In Bangladesh, MSMEs account for the overwhelming majority of formal firms (99 percent) and non-farm jobs (86 percent). [[tweetable]]Most formal MSMEs are involved in trading and face substantial productivity challenge.

 

A key policy objective in Bangladesh, similarly to other emerging economies, is to help MSMEs grow.

Access to finance is, however, among the top 3 obstacles to business reported by Small and Medium Enterprises (SMEs) in the 2013 Enterprise Survey.

Malaysia’s MSME sector compares well with Bangladesh’s: 98.5 percent of businesses in Malaysia are MSMEs and employ 66 percent of the labor force. Twenty-one percent of MSMEs in Malaysia are women-led. In Bangladesh, women’s economic participation stands at 16 percent.

Bangladesh MSME financing landscape

A new report by the World Bank and the Policy Research Institute of Bangladesh: “Financing Solutions for Micro, Small and Medium Enterprises (MSMEs) in Bangladesh” highlights some findings.

First, the lack of a unified framework affects the effectiveness of MSME policies. The knowledge gap on the sector is significant in Bangladesh. This is partly because, until the 2016 National Industrial policy, there was no uniform definition for MSMEs, apart from one used by the Bangladesh Bank. Relevant data collection and analyses are thus limited. In addition, despite the multiplicity of agencies involved in the sector, Bangladesh does not have an overarching policy framework and coordinated approach for supporting MSMEs.

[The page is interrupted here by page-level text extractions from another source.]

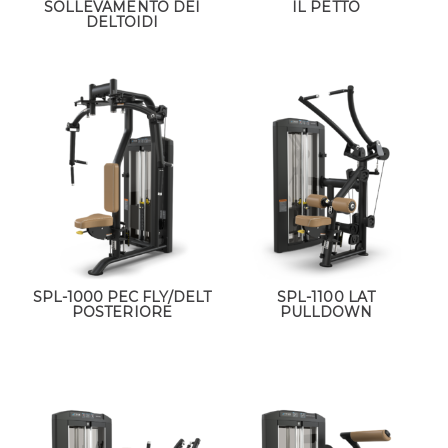
SOLLEVAMENTO DEI
IL PETTO
DELTOIDI
SPL-1000 PEC FLY/DELT
SPL-1100 LAT
POSTERIORE
PULLDOWN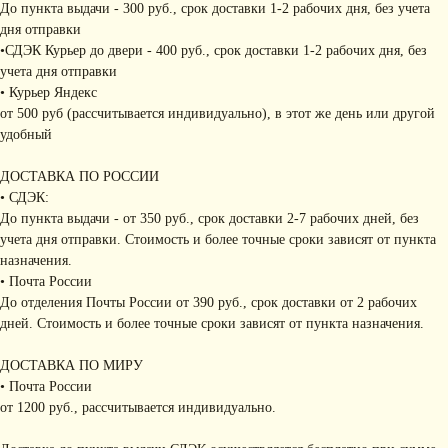
До пункта выдачи - 300 руб., срок доставки 1-2 рабочих дня, без учета
дня отправки
•СДЭК Курьер до двери - 400 руб., срок доставки 1-2 рабочих дня, без
учета дня отправки
• Курьер Яндекс
от 500 руб (рассчитывается индивидуально), в этот же день или другой
удобный
ДОСТАВКА ПО РОССИИ
• СДЭК:
До пункта выдачи - от 350 руб., срок доставки 2-7 рабочих дней, без
учета дня отправки. Стоимость и более точные сроки зависят от пункта
назначения.
• Почта России
До отделения Почты России от 390 руб., срок доставки от 2 рабочих
дней. Стоимость и более точные сроки зависят от пункта назначения.
ДОСТАВКА ПО МИРУ
• Почта России
от 1200 руб., рассчитывается индивидуально.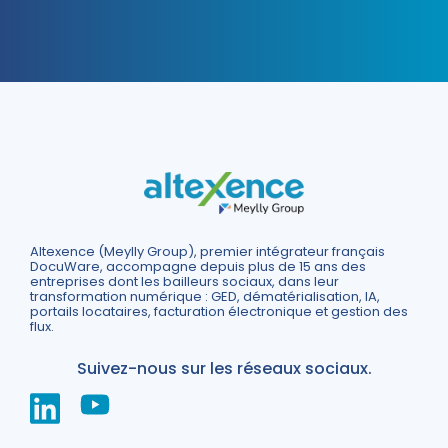
Altexence (Meylly Group), premier intégrateur français
DocuWare, accompagne depuis plus de 15 ans des
entreprises dont les bailleurs sociaux, dans leur
transformation numérique : GED, dématérialisation, IA,
portails locataires, facturation électronique et gestion des
flux.
Suivez-nous sur les réseaux sociaux.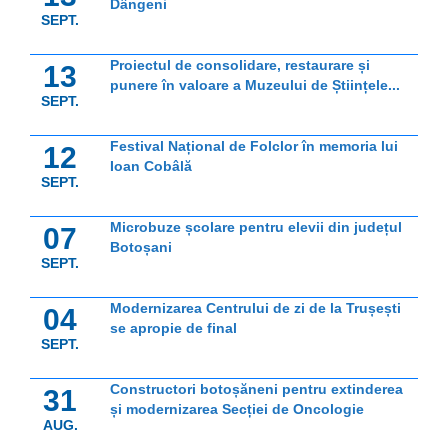
Dângeni
SEPT.
Proiectul de consolidare, restaurare și
13
punere în valoare a Muzeului de Științele...
SEPT.
Festival Național de Folclor în memoria lui
12
Ioan Cobâlă
SEPT.
Microbuze școlare pentru elevii din județul
07
Botoșani
SEPT.
Modernizarea Centrului de zi de la Trușești
04
se apropie de final
SEPT.
Constructori botoșăneni pentru extinderea
31
și modernizarea Secției de Oncologie
AUG.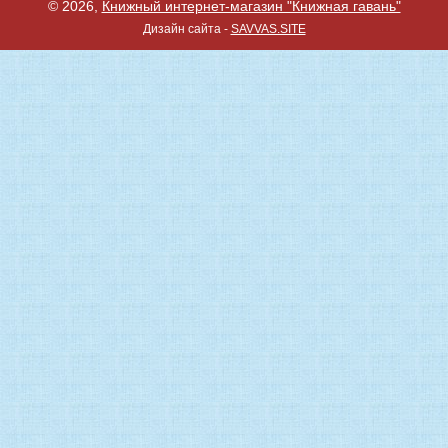
© 2026,
Книжный интернет-магазин "Книжная гавань"
Дизайн сайта -
SAVVAS.SITE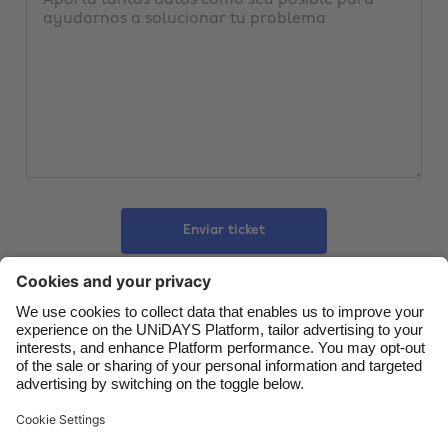
Australia
Nederland
Belgique
New Zealand
Brasil
Norge
Canada
Österreich
Danmark
Schweiz
Deutschland
Singapore
España
South Korea
Enviar ticket
France
Suomi
India
Sverige
Indonesia
United Kingdom
Contacto
Empresa
Prensa
Trabaja con nosotros
Ireland
United States
Italia
Việt Nam
Ayuda
Términos del servicio
Política de Cookies
Malaysia
ไทย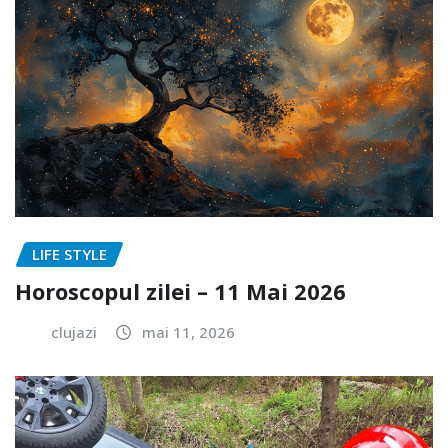
LIFE STYLE
Horoscopul zilei – 11 Mai 2026
clujazi
mai 11, 2026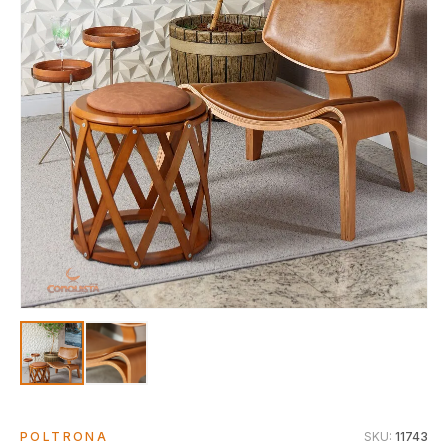
POLTRONA
SKU:
11743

Second, the viable demand for MSME finance is largely unmet. Thanks partly to targeted government policies, bank lending to MSMEs has tripled between 2010 and 2016 in Bangladesh. Yet, an estimated financing gap of Bangladeshi Taka 237 billion ($2.8 billion) remains. 

 

Third, although Bangladesh has been a pioneer of microfinance, the range of financing solutions available to Bangladeshi MSMEs is narrow and inadequate, especially for young and small ones.

Authorities’ efforts have helped increase lending from a low base but have mainly benefited medium enterprises and financing has been predominantly short-term. The small segment is the most underserved, and supply and demand constraints are exacerbated for these firms despite their high potential for growth and job creation. These This constraints include the lack of capabilities for both firms and banks. In addition, risk perceptions and underlying financial infrastructure weaknesses have led to stricter collateral requirements by the banks. Pre-bank and equity financing options are also extremely limited. 

The Malay Experience

The experience of Malaysia in the preparation of its 2012-20 SME Development Master plan can be regarded as a relevant example for Bangladeshi context. .

Implemented by strategic partners and monitored by SME Corp Malaysia, the Master plan is comprised of six High Impact Programs: . the SME Investment Programme (SIP) for access to finance; business registration; inclusive innovation; and export support amongst others. Nonetheless, all SIPs contribute to MSME development and their implementation is coordinated within an overarching governance structure under the leadership of the Prime Minister.

Malaysia’s journey initially involved achieving consensus on a uniform definition for SMEs in the country – of interest is that they have decided to refer to SMEs when referring to all MSMEs. The SIP was developed to address the main barriers to MSME financing in Malaysia: (1) limited early stage financing due to the underdeveloped non-banking financial sector; (2) risk aversion by banks; (3) poor creditworthiness of the firms; and (4) lack of know-how and resources by financial institutions. These barriers resonate well with the underlying constraints to MSME finance in Bangladesh.

MSMEs access to finance issues discussed  in Dhaka

At a workshop in Dhaka earlier this year, high level policymakers, regulators, supporting agencies, industry associations, commercial banks and micro-finance institutions gathered to discuss the report and specially on issues that to be addressed to improve access to financing for the  MSMEs.

The participants agreed with the report’s emphasis on financial infrastructure reforms and alternative financing platforms to meet MSMEs’ needs, including non-debt, fintech-based and asset-based financing solutions. For example, in Malaysia, the SIP has supported the establishment of crowdfunding equity platforms and a range of financial technology (fintech) applications to lending, remittances, payments and insurance. In Bangladesh, these are still early days for fintech. In spite of significant advances in the digitization of payments and use of mobile- money, Bangladesh still needs to focus more improving the offering and penetration of digital financial services.